Despite it’s limited audience thanks to mass censorship, the film still did immense damage to public trust in the BBC, at least among those who have seen it. I seem to recall it starting a fairly substantial wave of people ditching their TV Licence with many protests as a result too.
Some believe it was instrumental in causing the BBC to increase the price of the “Licence Fee”, to make up for the losses incurred by such a wave of people cancelling their TV Licence altogether. I shudder to think what damage the film could have done, had it been broadcast on BBC1 at 9pm on a Saturday with the audience the planned Panorama program would have received, had Robinson not exposed their own misgivings and forced the program to be cancelled.
Oh I do love a victory for the underdog!
The whole ‘Panodrama’ debacle is now a big blot on the career of John Sweeney. Even his Wikipedia page has to refer to it as it was such a major event in his career. Well, it wasn’t really an event in his career, more an abrupt ending to it!
“Panorama issued a statement apologising on Sweeney’s behalf for his “offensive and inappropriate” comments. The Panorama episode on Robinson was never shown on the BBC. On 1 October 2019, Sweeney announced via Twitter that he would be leaving the BBC after 17 years, calling founder of the EDL Tommy Robinson a “complete c**t” after supposedly being fired because of Tommy Robinson’s documentary Panodrama and the protests outside BBC Manchester”
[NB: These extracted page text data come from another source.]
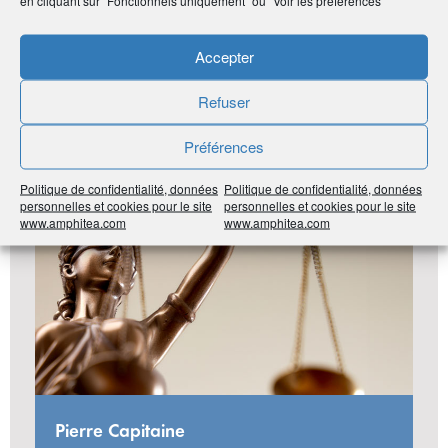
Accepter
LES DERNIÈRES ANNONCES DU
Refuser
CLUB ADHÉRENT
Préférences
#Bretagne
#22 Côtes-d’Armor
#Activités juridiques et
comptables
Politique de confidentialité, données
Politique de confidentialité, données
personnelles et cookies pour le site
personnelles et cookies pour le site
www.amphitea.com
www.amphitea.com
Pierre Capitaine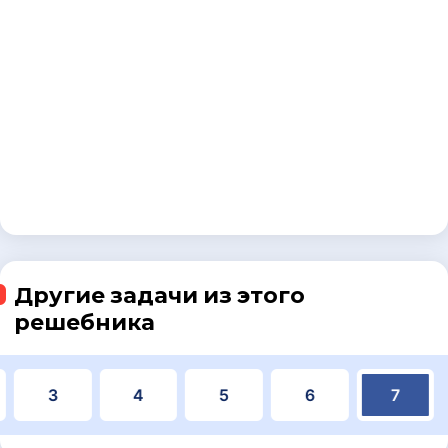
Другие задачи из этого
решебника
3
4
5
6
7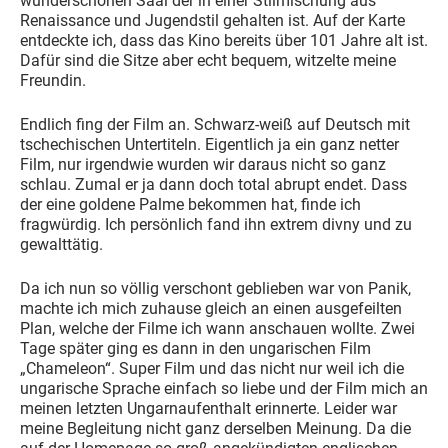
wunderschönen Saal der in einer Stilmischung aus
Renaissance und Jugendstil gehalten ist. Auf der Karte
entdeckte ich, dass das Kino bereits über 101 Jahre alt ist.
Dafür sind die Sitze aber echt bequem, witzelte meine
Freundin.
Endlich fing der Film an. Schwarz-weiß auf Deutsch mit
tschechischen Untertiteln. Eigentlich ja ein ganz netter
Film, nur irgendwie wurden wir daraus nicht so ganz
schlau. Zumal er ja dann doch total abrupt endet. Dass
der eine goldene Palme bekommen hat, finde ich
fragwürdig. Ich persönlich fand ihn extrem divny und zu
gewalttätig.
Da ich nun so völlig verschont geblieben war von Panik,
machte ich mich zuhause gleich an einen ausgefeilten
Plan, welche der Filme ich wann anschauen wollte. Zwei
Tage später ging es dann in den ungarischen Film
„Chameleon“. Super Film und das nicht nur weil ich die
ungarische Sprache einfach so liebe und der Film mich an
meinen letzten Ungarnaufenthalt erinnerte. Leider war
meine Begleitung nicht ganz derselben Meinung. Da die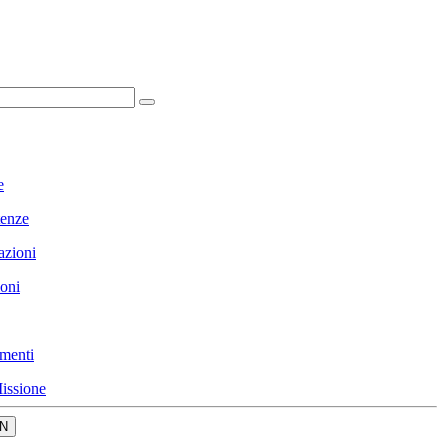
e
enze
azioni
ioni
menti
issione
N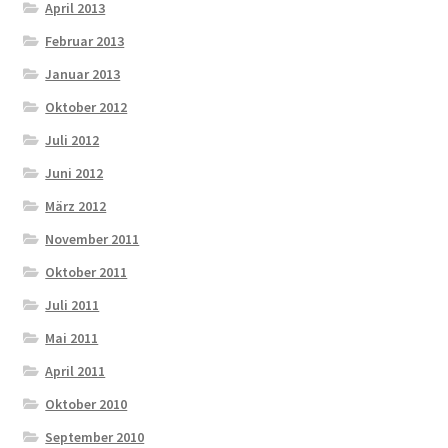
April 2013
Februar 2013
Januar 2013
Oktober 2012
Juli 2012
Juni 2012
März 2012
November 2011
Oktober 2011
Juli 2011
Mai 2011
April 2011
Oktober 2010
September 2010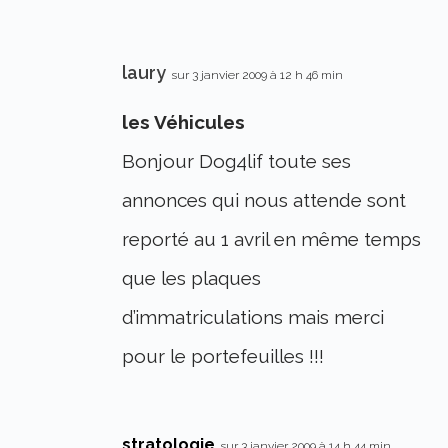
laury
sur 3 janvier 2009 à 12 h 46 min
les Véhicules
Bonjour Dog4lif toute ses
annonces qui nous attende sont
reporté au 1 avril en même temps
que les plaques
d’immatriculations mais merci
pour le portefeuilles !!!
stratologie
sur 3 janvier 2009 à 14 h 44 min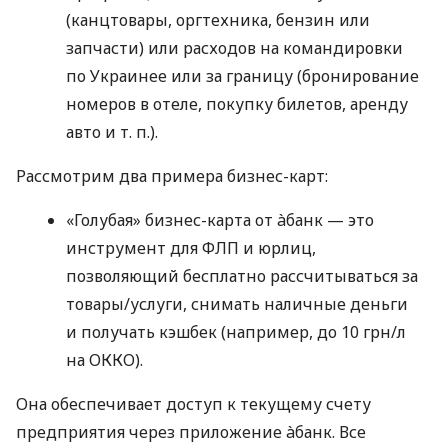
(канцтовары, оргтехника, бензин или
запчасти) или расходов на командировки
по Украинее или за границу (бронирование
номеров в отеле, покупку билетов, аренду
авто
и т. п.
).
Рассмотрим два примера бизнес-карт:
«Голубая» бизнес-карта от àбанк — это
инструмент для ФЛП и юрлиц,
позволяющий бесплатно рассчитываться за
товары/услуги, снимать наличные деньги
и получать кэшбек (например, до 10 грн/л
на ОККО).
Она обеспечивает доступ к текущему счету
предприятия через приложение àбанк. Все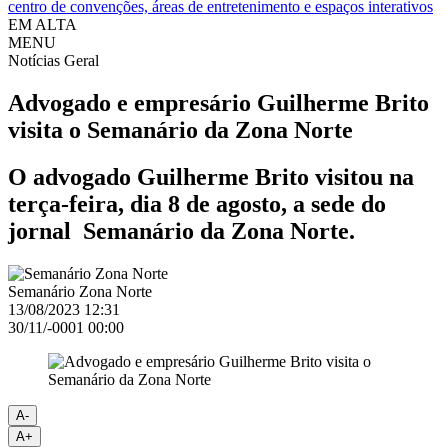
centro de convenções, áreas de entretenimento e espaços interativos
EM ALTA
MENU
Notícias
Geral
Advogado e empresário Guilherme Brito
visita o Semanário da Zona Norte
O advogado Guilherme Brito visitou na
terça-feira, dia 8 de agosto, a sede do
jornal Semanário da Zona Norte.
Semanário Zona Norte
13/08/2023 12:31
30/11/-0001 00:00
A-
A+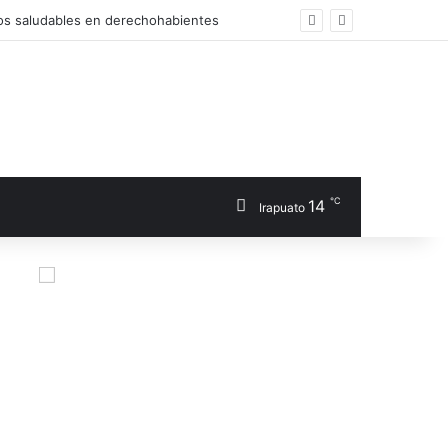
os saludables en derechohabientes
℃
14
Irapuato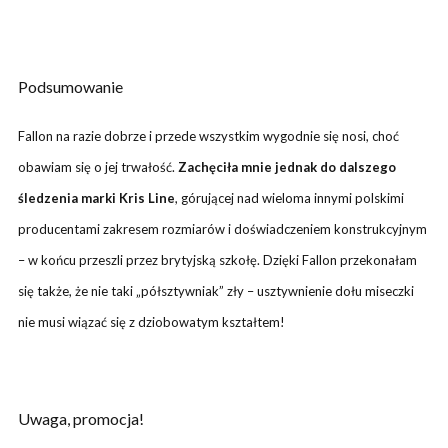
Podsumowanie
Fallon na razie dobrze i przede wszystkim wygodnie się nosi, choć
obawiam się o jej trwałość.
Zachęciła mnie jednak do dalszego
śledzenia marki Kris Line
, górującej nad wieloma innymi polskimi
producentami zakresem rozmiarów i doświadczeniem konstrukcyjnym
– w końcu przeszli przez brytyjską szkołę. Dzięki Fallon przekonałam
się także, że nie taki „półsztywniak” zły – usztywnienie dołu miseczki
nie musi wiązać się z dziobowatym kształtem!
Uwaga, promocja!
As you will see in the documentary if you watch it (and please do), those starkly vicious comments are not exactly a one off. “C*nt”? Seriously? From a Beeb man? Whatever next?! Real ale instead of Prossecco?
It turns out Sweeney has quite a temper on him as I hope you’ll see for yourself. And he really shows himself up at the end when he gets well and truly Panorama’d! Watch it below, or here at BitChute if the YouTube version below becomes mysteriously “Unavailable”:
I would also like to applaud one of our most famous British institutions, Oxford University, for having the courage to invite Tommy Robinson, perhaps the single most hated man in Britain, to speak at their campus and explain why he has the views he does. They did so despite the usual radical left-wing protestors doing their usual crap outside the event and trying to drown it out in any way they could.
I watched this talk several years ago and I felt quite proud to see some of our greatest minds sitting and listening to a man who most of them utterly despised, a man from a world most of them will never see: The poor and heavily Islamicised streets of Luton town in Bedfordshire.
The talk he gave at the Oxford Union can be watched below, after I spent a good while trying to find it thanks to Google censorship and algorithmic meddling. A presentation which has been watched over 3.2 MILLION times, just won’t seem to come up on a search. Funny that eh!
I searched for “Tommy Robinson Oxford Union” and this video was suppressed from the results, I then went to the Oxford Union channel and searched inside their channel for “tommy robinson” and up it came. The YouTube algorithm ‘should’ instantly suggest this massively popular video, but we can’t have that can we?
Please stick a finger in the eye of the censors and give this a watch if you really want to be amazed at how different the beliefs of Tommy Robinson are, compared to what they are claimed to be by the BBC liars, and indeed all mainstream media (read ‘attack dogs’). Here is the backup BitChute link again in case the video below ‘disappears’.
The stark difference betwen the real man known as Tommy Robinson, and the Nazi-like caricature painted by the entirety of the UK corporate media, was probably the most profound awakening for me to the massive bias and dishonesty of the taxpayer-funded British Broadcasting Corporation.